The security of this depends on the security of the hash function, the
quality of the RNGs the parties use, and the length of the salt. If I
can generate a hash collision, then I can choose from among two
different secret numbers to reveal. We can always devise a perfect hash
function (one with no collisions), but we can’t guarantee it will be
one which is one-way. The less salt we use, the less likely there will
be a collision, but the more likely that an attacker could brute-force
the hash function. With enough rolls, it would be possbile to guess
the seed or some internal state of a PRNG that someone uses for
generating their salt, which could also help you guess the salt.
Finally, this method requires O(n^2) messages to be passed among n
players. The only way that a player can be certain (supposing that a
secure hash function and RNG are used) that a roll was not fudged by the
other players is to provide input himself, even for rolls to which he is
not a party. In a 6-player game, there would have to be 2*36 = 72
messages passed in order to ensure the integrity of a single die roll.
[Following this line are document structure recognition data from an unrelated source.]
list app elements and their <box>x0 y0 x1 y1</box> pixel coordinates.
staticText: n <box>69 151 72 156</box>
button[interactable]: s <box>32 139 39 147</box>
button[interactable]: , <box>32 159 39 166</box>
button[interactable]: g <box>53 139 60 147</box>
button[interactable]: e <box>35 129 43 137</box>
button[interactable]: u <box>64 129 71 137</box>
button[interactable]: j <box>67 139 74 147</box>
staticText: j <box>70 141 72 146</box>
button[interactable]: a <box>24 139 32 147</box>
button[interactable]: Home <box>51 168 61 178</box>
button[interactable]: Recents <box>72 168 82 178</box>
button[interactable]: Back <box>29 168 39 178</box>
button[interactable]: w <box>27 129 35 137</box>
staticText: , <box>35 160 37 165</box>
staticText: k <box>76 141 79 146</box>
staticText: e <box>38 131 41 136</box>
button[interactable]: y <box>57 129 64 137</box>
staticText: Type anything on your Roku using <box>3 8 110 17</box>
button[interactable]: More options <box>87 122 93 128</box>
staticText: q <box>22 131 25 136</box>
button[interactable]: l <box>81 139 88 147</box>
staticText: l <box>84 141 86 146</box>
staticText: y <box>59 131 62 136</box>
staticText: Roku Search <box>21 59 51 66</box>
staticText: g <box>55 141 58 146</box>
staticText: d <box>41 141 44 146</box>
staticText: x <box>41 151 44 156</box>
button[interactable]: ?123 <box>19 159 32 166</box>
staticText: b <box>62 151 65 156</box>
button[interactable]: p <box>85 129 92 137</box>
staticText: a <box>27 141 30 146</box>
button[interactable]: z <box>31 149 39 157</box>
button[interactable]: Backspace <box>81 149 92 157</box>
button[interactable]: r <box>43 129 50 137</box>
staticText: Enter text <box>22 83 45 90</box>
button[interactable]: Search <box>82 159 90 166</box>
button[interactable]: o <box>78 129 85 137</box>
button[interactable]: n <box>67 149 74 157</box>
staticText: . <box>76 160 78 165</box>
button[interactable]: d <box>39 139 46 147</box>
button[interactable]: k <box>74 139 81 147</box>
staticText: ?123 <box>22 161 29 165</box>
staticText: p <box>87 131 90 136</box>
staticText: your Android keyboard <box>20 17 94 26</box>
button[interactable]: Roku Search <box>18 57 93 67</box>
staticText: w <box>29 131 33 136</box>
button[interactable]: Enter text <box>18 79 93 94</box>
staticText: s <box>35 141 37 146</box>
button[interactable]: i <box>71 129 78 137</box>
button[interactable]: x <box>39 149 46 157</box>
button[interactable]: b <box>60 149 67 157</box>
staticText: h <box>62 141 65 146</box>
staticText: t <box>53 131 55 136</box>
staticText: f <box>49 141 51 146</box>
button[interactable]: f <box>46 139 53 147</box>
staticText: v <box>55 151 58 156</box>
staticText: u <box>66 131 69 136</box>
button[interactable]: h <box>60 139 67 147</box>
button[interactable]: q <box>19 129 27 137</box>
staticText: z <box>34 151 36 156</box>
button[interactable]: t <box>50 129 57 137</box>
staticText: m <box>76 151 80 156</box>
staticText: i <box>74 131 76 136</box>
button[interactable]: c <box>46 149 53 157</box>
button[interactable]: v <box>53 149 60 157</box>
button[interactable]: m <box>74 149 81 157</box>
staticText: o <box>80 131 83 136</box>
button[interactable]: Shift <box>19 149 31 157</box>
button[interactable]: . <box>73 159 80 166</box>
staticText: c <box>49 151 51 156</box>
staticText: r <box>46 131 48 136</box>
As a further consequence of this, certain kinds of secret rolls become
impossble. I know I’ve played at least one game where I have a choice
whether to make a particular roll, but my opponent is privy neither to
the result nor to whether I’ve even made the roll before the game ends.
If this roll is not an interrupt, then I could simply announce a hash at
every possible opportunity to take the roll, but hash in whether I was
in fact taking the roll. Then my opponent could anounce his hash and
secret number, and I could announce mine at the end of the game. That
would work, but could be unbelievably tedious if the roll was something
that could be done at many different points in play. If, however, the
roll was an interrupt, I see no way at all of generating such rolls
using this method without leaking information that a roll had occurred.
So, to sum up:
-
We could implement this using SHA1 and a cryptographic-quality PRNG.
-
This would not scale well to large games with many separate
occasions for dice rolling. Consider running a Car Wars game with
a large area and 20 players. Every single roll would require 800
messages to be sent over the network if you pass messages peer-to-peer.
You could reduce this by pasing all messages via a trusted third party,
but if you have trusted third party, why not just have them roll for
you?
I’ll consider implementing this in VASSAL 4, but there needs to be a
limit on the number of clients which will provide input for any given
roll.
–
J.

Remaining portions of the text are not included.